The Benchmark Question
China Telecom published evaluation results across several benchmarks in thinking mode. Some numbers that caught my attention:
On SWE-Bench Verified, they claim 51% for the 36B model. That would put it ahead of both Qwen3-30B-A3B (21%) and Qwen3-32B (28%) according to their table. I'm skeptical. SWE-Bench numbers are notoriously sensitive to scaffolding and evaluation methodology, and we don't know if these were run under comparable conditions.
The AIME 2025 score of 73.3% matches GPT-OSS-120B exactly in their reported results. GPQA-Diamond at 70.56% beats Qwen3-32B's 68.4%. These are self-reported figures, and third-party verification would be useful.
What's missing: any comparison to DeepSeek-V3 or R1, the models whose architectural ideas they borrowed. That absence is conspicuous.
Why This Matters Beyond the Model
The TeleChat series represents something broader than one company's AI efforts. China Telecom has stated publicly that their models demonstrate "total self-sufficiency in domestic LLM training"—a claim that's as much political as technical.
Earlier in 2024, China Telecom announced a 1-trillion parameter model also trained on domestic hardware. That model used the same Ascend and MindSpore stack, with the Institute of AI at China Telecom calling it evidence that China had broken free of dependency on foreign semiconductors for large-scale AI training.
The reality is more complicated. Huawei's chip production faces constraints. A Council on Foreign Relations analysis from late 2025 estimated Huawei might produce between 300,000 and 400,000 AI chips in 2025, compared to Nvidia's projected 4-5 million. Even aggressive estimates put Huawei at roughly 5% of Nvidia's aggregate AI computing power.
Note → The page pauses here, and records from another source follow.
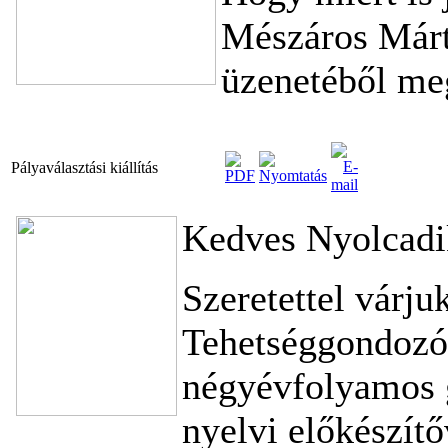
Mészáros Márto
üzenetéből me
Pályaválasztási kiállítás
Kedves Nyolcadi
Szeretettel várju
Tehetséggondozó 
négyévfolyamos 
nyelvi előkészítő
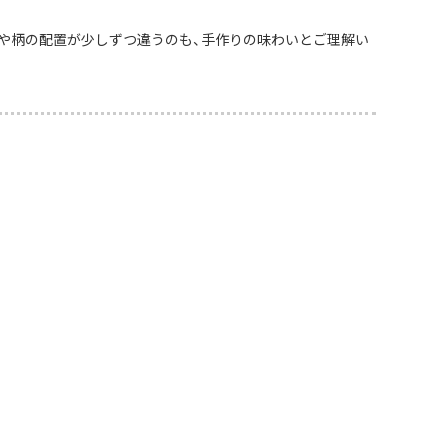
や柄の配置が少しずつ違うのも、手作りの味わいとご理解い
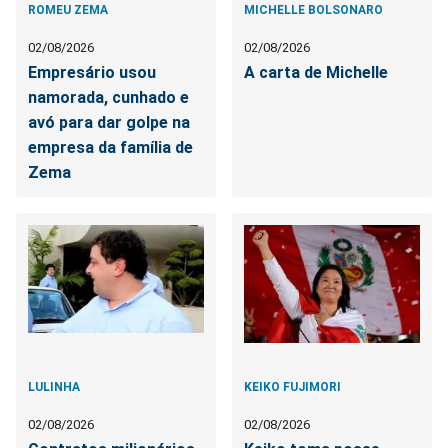
ROMEU ZEMA
MICHELLE BOLSONARO
02/08/2026
02/08/2026
Empresário usou
A carta de Michelle
namorada, cunhado e
avó para dar golpe na
empresa da família de
Zema
LULINHA
KEIKO FUJIMORI
02/08/2026
02/08/2026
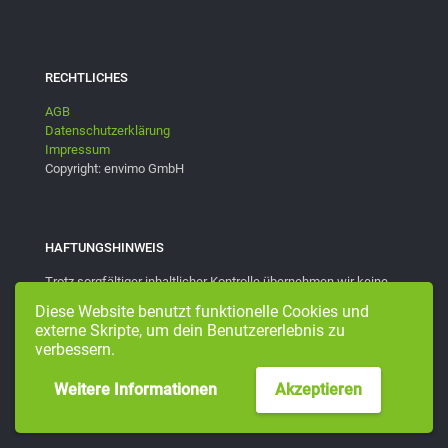
RECHTLICHES
AGB
Datenschutzerklärung
Impressum
Copyright: envimo GmbH
HAFTUNGSHINWEIS
Trotz sorgfältiger inhaltlicher Kontrolle übernehmen wir keine
Haftung für die Inhalte externer Links. Für den Inhalt der
Diese Website benutzt funktionelle Cookies und
verlinkten Seiten sind ausschließlich deren Betreiber
externe Skripte, um dein Benutzererlebnis zu
verantwortlich.
verbessern.
Weitere Informationen
Akzeptieren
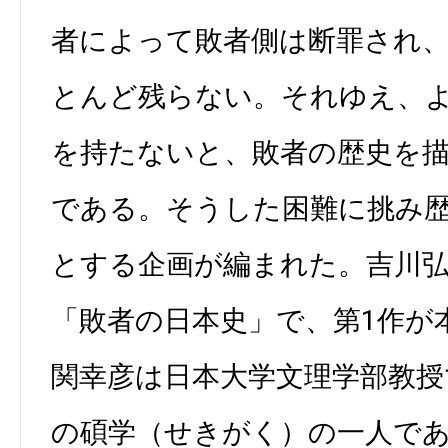
者によって敗者側は断罪され
とんど残らない。それゆえ、
を持たないと、敗者の歴史を
である。そうした困難に挑み
とする企画が編まれた。吉川
「敗者の日本史」で、第1作が
関幸彦は日本大学文理学部教授
の碩学（せきがく）の一人で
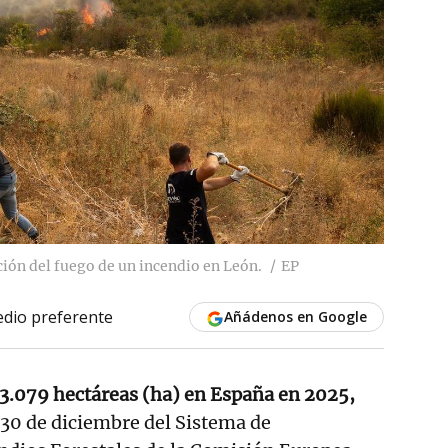
ción del fuego de un incendio en León.
EP
dio preferente
Añádenos en Google
3.079 hectáreas (ha) en España en 2025,
 30 de diciembre del Sistema de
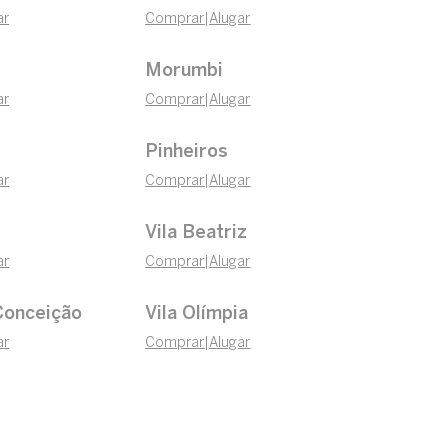
ar
Comprar
|
Alugar
Morumbi
ar
Comprar
|
Alugar
Pinheiros
ar
Comprar
|
Alugar
Vila Beatriz
ar
Comprar
|
Alugar
Conceição
Vila Olímpia
ar
Comprar
|
Alugar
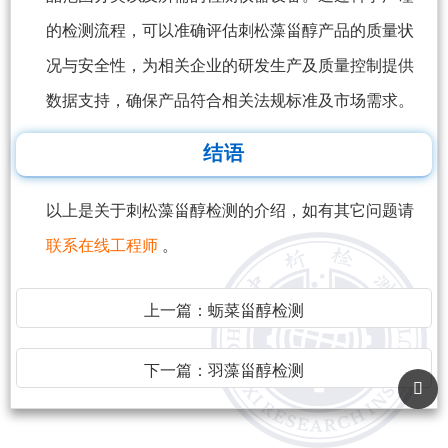
的检测流程，可以准确评估刺松藻甾醇产品的质量状
况与安全性，为相关企业的研发生产及质量控制提供
数据支持，确保产品符合相关法规标准及市场需求。
结语
以上是关于刺松藻甾醇检测的介绍，如有其它问题请
联系在线工程师
。
上一篇：
蛎菜甾醇检测
下一篇：
羽藻甾醇检测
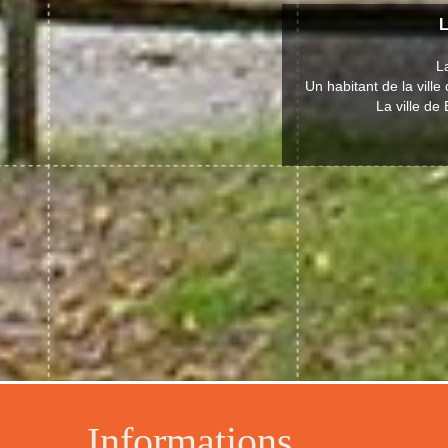
L
L
Un habitant de la vil
La ville de
Informations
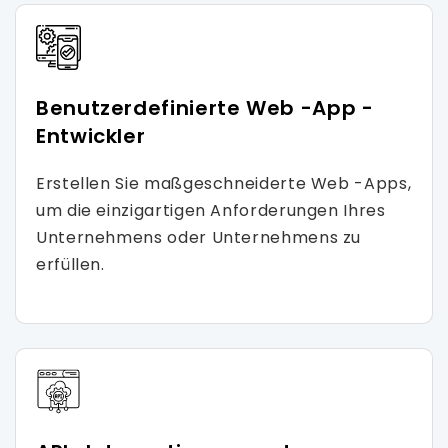
Benutzerdefinierte Web -App -
Entwickler
Erstellen Sie maßgeschneiderte Web -Apps,
um die einzigartigen Anforderungen Ihres
Unternehmens oder Unternehmens zu
erfüllen.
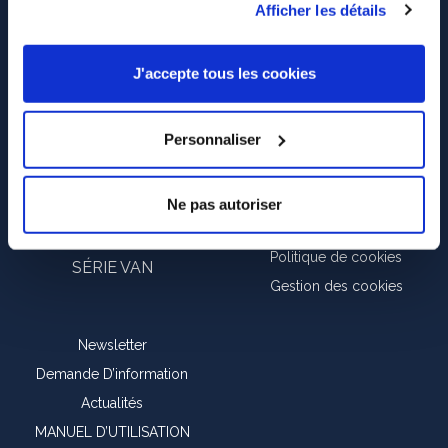
Afficher les détails
en savoir plus, cliquez ici. En cliquant sur la touche «
J’autorise » vous consentez à l’utilisation des cookies.
J'accepte tous les cookies
Personnaliser
SÉRIE H
Assistance
Concessionnaires
SÉRIE C
Ne pas autoriser
Politique de confidentialité
SÉRIE P
Politique de cookies
SÉRIE VAN
Gestion des cookies
Newsletter
Demande D’information
Actualités
MANUEL D’UTILISATION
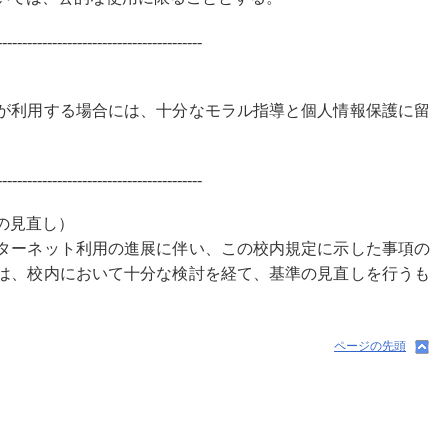
-----------------------------------------
が利用する場合には、十分なモラル指導と個人情報保護に留
-----------------------------------------
の見直し）
ターネット利用の進展に伴い、この校内規定に示した事項の
は、校内において十分な検討を経て、基準の見直しを行うも
ページの先頭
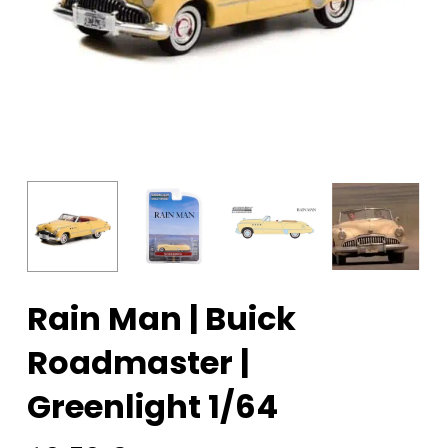
Rain Man | Buick
Roadmaster |
Greenlight 1/64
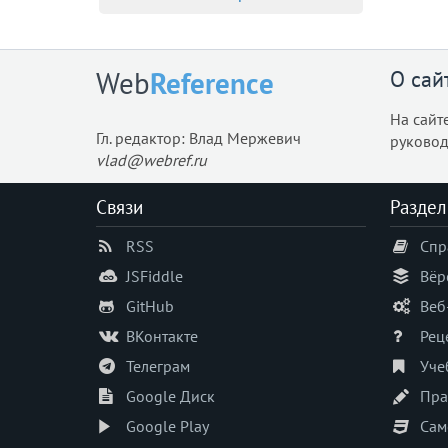
О сай
Web
Reference
На сайт
Гл. редактор: Влад Мержевич
руковод
vlad@webref.ru
Связи
Раздел
RSS
Спр
JSFiddle
Вёр
GitHub
Веб
ВКонтакте
Рец
Телеграм
Уче
Google Диск
Пра
Google Play
Сам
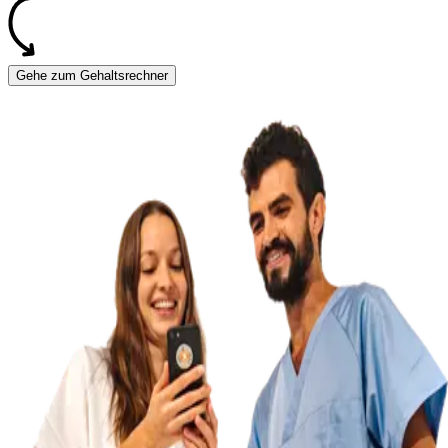
Gehe zum Gehaltsrechner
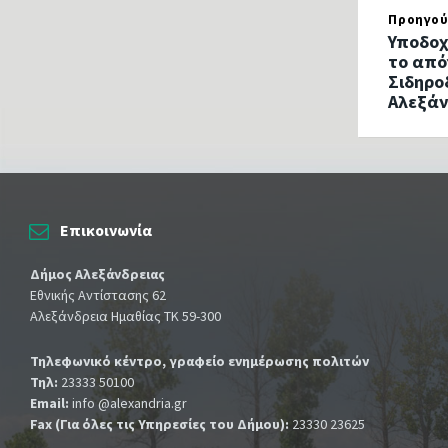
Προηγού
Υποδοχ
το από
Σιδηρο
Αλεξάν
Επικοινωνία
Δήμος Αλεξάνδρειας
Εθνικής Αντίστασης 62
Αλεξάνδρεια Ημαθίας ΤΚ 59-300
Τηλεφωνικό κέντρο, γραφείο ενημέρωσης πολιτών
Τηλ:
23333 50100
Email:
info @alexandria.gr
Fax (Για όλες τις Υπηρεσίες του Δήμου):
23330 23625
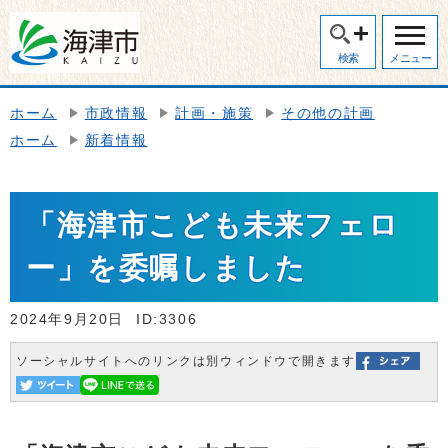
検索
メニュー
ホーム
市政情報
計画・施策
その他の計画
ホーム
新着情報
「海津市こども未来フェロ
ー」を委嘱しました
2024年9月20日
ID:3306
ソーシャルサイトへのリンクは別ウィンドウで開きます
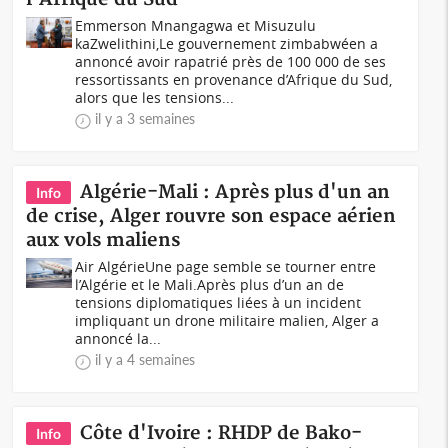
Emmerson Mnangagwa et Misuzulu
kaZwelithini,Le gouvernement zimbabwéen a
annoncé avoir rapatrié près de 100 000 de ses
ressortissants en provenance d’Afrique du Sud,
alors que les tensions...
il y a 3 semaines
‎Algérie-Mali : Après plus d'un an
Info
de crise, Alger rouvre son espace aérien
aux vols maliens
Air Algérie‎‎Une page semble se tourner entre
l’Algérie et le Mali.‎‎Après plus d’un an de
tensions diplomatiques liées à un incident
impliquant un drone militaire malien, Alger a
annoncé la...
il y a 4 semaines
Côte d'Ivoire : RHDP de Bako-
Info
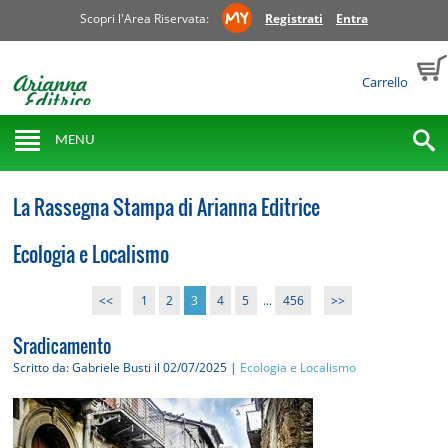
Scopri l'Area Riservata:
Registrati
Entra
Carrello
MENU
La Rassegna Stampa di Arianna Editrice
Ecologia e Localismo
<<
1
2
3
4
5
...
456
>>
Sradicamento
Scritto da: Gabriele Busti
il 02/07/2025 |
Ecologia e Localismo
But compute isn't everything. DeepSeek demonstrated that training efficiency matters enormously. If Chinese labs can squeeze more capability out of fewer chips through architectural innovation and training optimization, raw compute comparisons become less meaningful.
The Full-Stack Gambit
Huawei isn't just making chips. MindSpore, their deep learning framework, provides the software layer. It's designed for what Huawei calls "device-edge-cloud" deployment, running the same models across data centers, edge servers, and mobile devices. The framework supports automatic differentiation using source-to-source transformation rather than operator overloading, which Huawei claims enables better compile-time optimization.
Whether MindSpore can match PyTorch's ecosystem and developer adoption is another question. But for Chinese companies facing potential restrictions on US-origin software, having a domestic alternative matters for risk management if nothing else.
China Telecom and Huawei jointly launched what they're calling the first commercial "Ascend super node" earlier in 2025, aimed at large-scale AI training workloads. The companies are positioning this as infrastructure that Chinese firms can adopt wholesale, avoiding the compliance uncertainties that come with Nvidia hardware.
What Happens Next
TeleChat3-36B-Thinking is available now on Hugging Face and ModelScope. China Telecom recommends specific inference parameters for reasoning tasks: temperature between 1.1 and 1.2, repetition penalty at 1.0, top_p at 0.95. For general tasks, they suggest lowering temperature to 0.6 and raising repetition penalty to 1.05 to reduce repetitive outputs.
The GitHub repo includes integration with MindSpore Transformers for domestic hardware deployment. They've also released a larger MoE variant, TeleChat3-105B-A4.7B-Thinking, with 192 routed experts.
Whether these models see significant adoption outside China is unclear. The benchmark claims are interesting but unverified. The architecture borrows heavily from DeepSeek. What's genuinely novel is the demonstration that trillion-parameter-scale training is achievable on a fully domestic Chinese hardware and software stack, US export controls notwithstanding.
Bill Gates told CNN recently that American tech bans have "forced the Chinese in terms of chip manufacturing and everything to go full speed ahead." TeleChat3 is one data point suggesting he might be right.